Industri minyak sawit tidak berkontribusi pada penerimaan pemerintah (MITOS 3-05)

FAKTA – Selain sebagai sumber devisa negara, ekspor minyak sawit dan produk turunannya juga merupakan sumber penerimaan pemerintah yakni dari bea keluar minyak sawit (Gambar 3.2). Secara akumulatif penerimaan pemerintah dari bea keluar minyak sawit meningkat dari Rp. 4,2 triliun (2007) menjadi Rp. 111,6 triliun (2016).

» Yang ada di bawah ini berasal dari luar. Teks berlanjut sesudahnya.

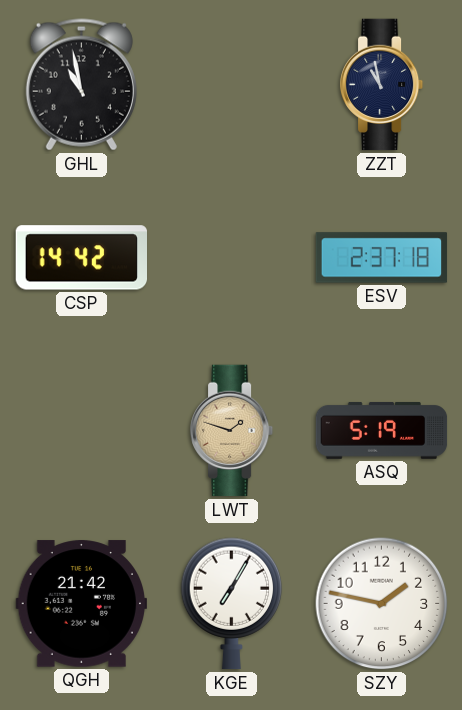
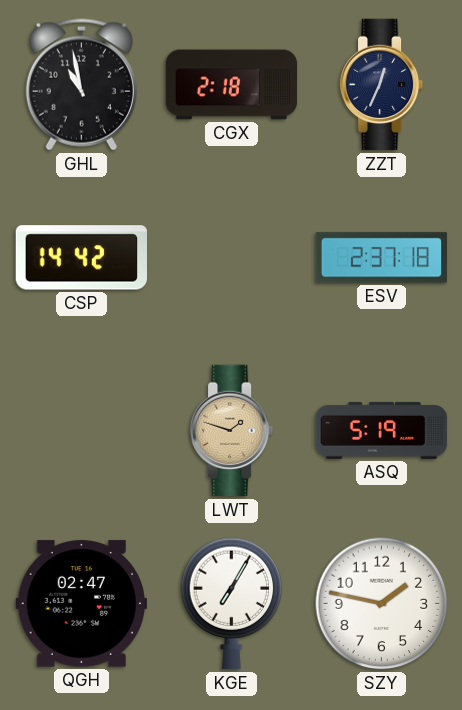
CGX: none -> 2:18
ZZT: 10:58 -> 12:34
QGH: 21:42 -> 02:47
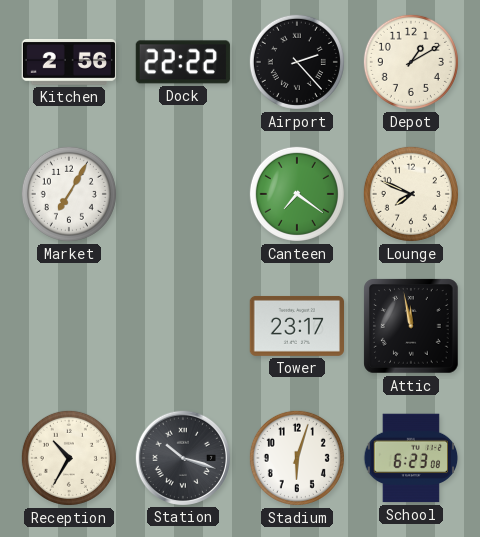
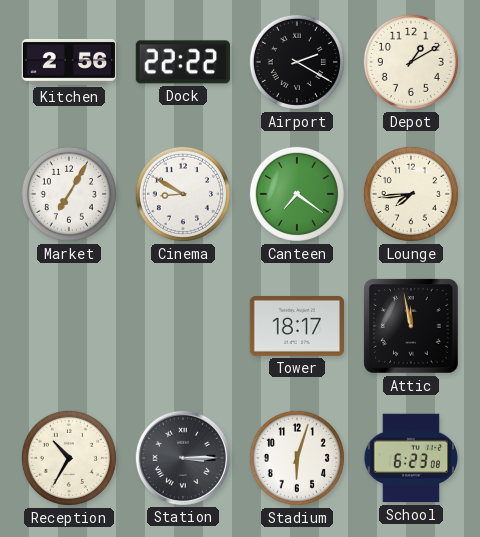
Airport: 2:23 -> 2:20
Cinema: none -> 8:50
Lounge: 7:49 -> 7:44
Tower: 23:17 -> 18:17
Station: 10:18 -> 3:15
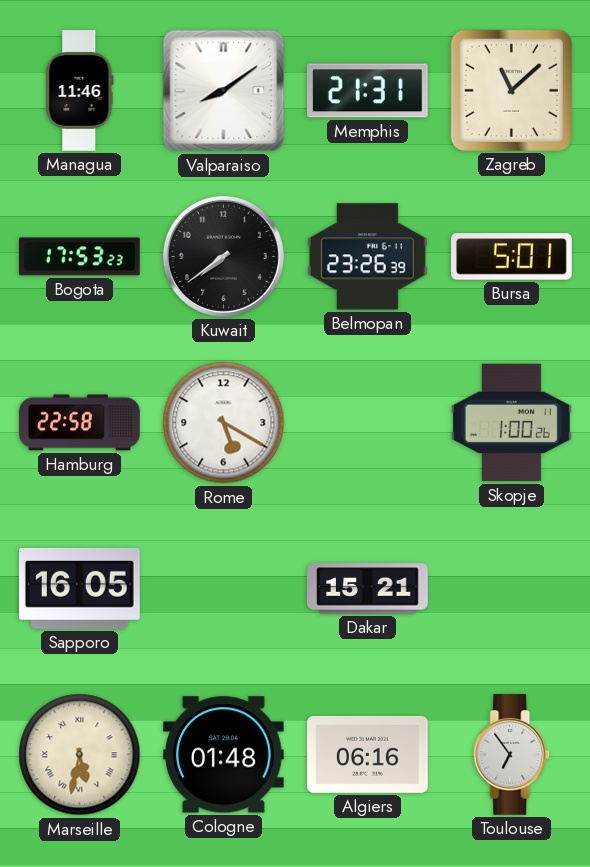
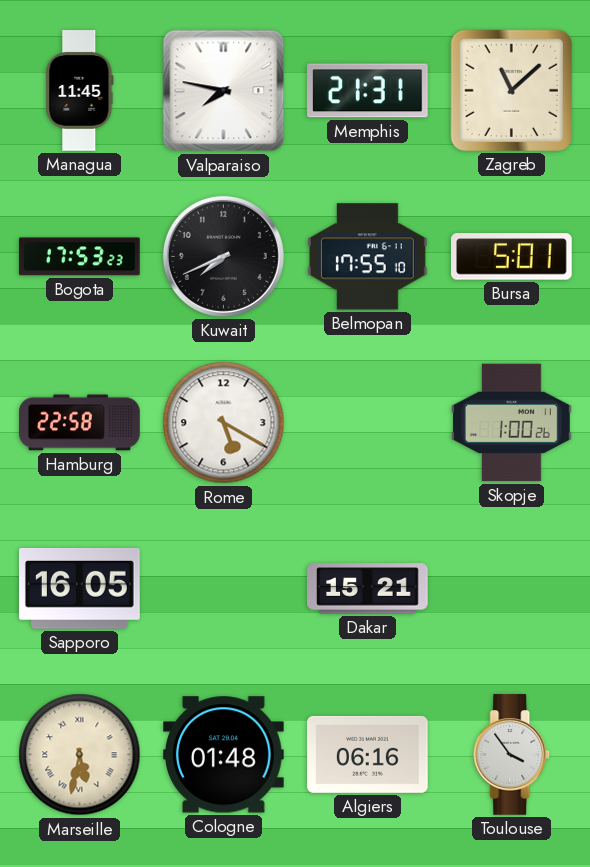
Managua: 11:46 -> 11:45
Valparaiso: 8:09 -> 7:47
Kuwait: 7:39 -> 7:41
Belmopan: 23:26 -> 17:55
Toulouse: 6:54 -> 3:54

Data tersebut sangat jelas memperlihatkan bahwa industri minyak sawit Indonesia juga memberikan kontribusi pada penerimaan pemerintah. Nilai penerimaan pemerintah berupa bea keluar minyak sawit tersebut masih lebih besar dibandingkan dengan nilai akumulatif subsidi yang diterima petani tanaman pangan, peternak dan nelayan selama lima tahun terakhir.

Tentu selain dari bea keluar, sama seperti sektor-sektor ekonomi lainnya industri minyak sawit juga menjadi sumber penerimaan (pajak) pemerintah yang cukup besar baik dari PBB, PPN dan PPh. Sayangnya, data yang rinci belum dapat ditampilkan di sini.